I must admit that I do not quite understand what I see here. However, I see the same kind of delays with other programs as well i.e., this is no quirk of emacs
. Saving in libreoffice
can even freeze until the file is accessed by another program.

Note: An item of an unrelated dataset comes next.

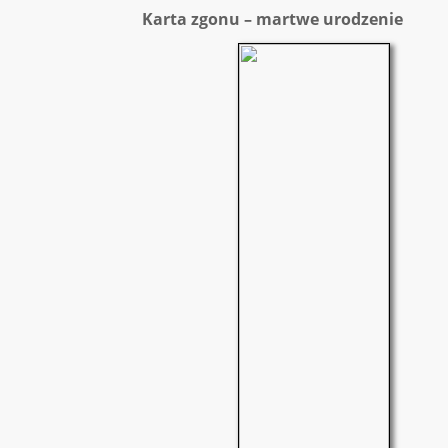
Karta zgonu – martwe urodzenie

Since I've seen somewhere that there are issues with krb5p
in some environments, I reduced to krb5
, but this did not change anything.
Both client and server run gssproxy
. On the client I see debugging entries of nfsidmap
, and after setting sysctl sunrpc.rpc_debug=0xFFFF
I see the following for the emacs
scenario:
[423544.865600] RPC: gss_get_mic_v2
[423544.865628] RPC: xs_tcp_send_request(200) = 0
[423544.867049] RPC: xs_data_ready...
[423544.867309] RPC: gss_verify_mic_v2
[423545.373665] RPC: gss_get_mic_v2
[423545.373691] RPC: xs_tcp_send_request(200) = 0
[423545.374692] RPC: xs_data_ready...
[423545.374748] RPC: gss_verify_mic_v2
[423545.375009] RPC: gss_get_mic_v2
[423545.375025] RPC: xs_tcp_send_request(268) = 0
[423545.375909] RPC: xs_data_ready...
[423545.375957] RPC: gss_verify_mic_v2
[423550.467227] RPC: gss_get_mic_v2
[423550.467307] RPC: xs_tcp_send_request(216) = 0
[423550.468395] RPC: xs_data_ready...
[423550.468513] RPC: gss_verify_mic_v2
[423550.468621] RPC: gss_get_mic_v2
[423550.468646] RPC: gss_get_mic_v2
[423550.468689] RPC: xs_tcp_send_request(264) = 0
[423550.469403] RPC: xs_data_ready...
[423550.469541] RPC: gss_verify_mic_v2
[423550.469564] RPC: gss_verify_mic_v2
[423550.472794] RPC: gss_get_mic_v2
[423550.472849] RPC: xs_tcp_send_request(208) = 0
[423550.473758] RPC: xs_data_ready...
[423550.473903] RPC: gss_verify_mic_v2
[423550.474234] RPC: gss_get_mic_v2
[423550.474290] RPC: xs_tcp_send_request(200) = 0
[423550.475147] RPC: xs_data_ready...
[423550.475257] RPC: gss_verify_mic_v2
I have no idea how to exactly interpret this log, but it also clearly shows the 5 second delay, and it seems to me like all RPC calls are processed within 100 ms.
Any ideas what is going on, or at least how to further pin down the issue?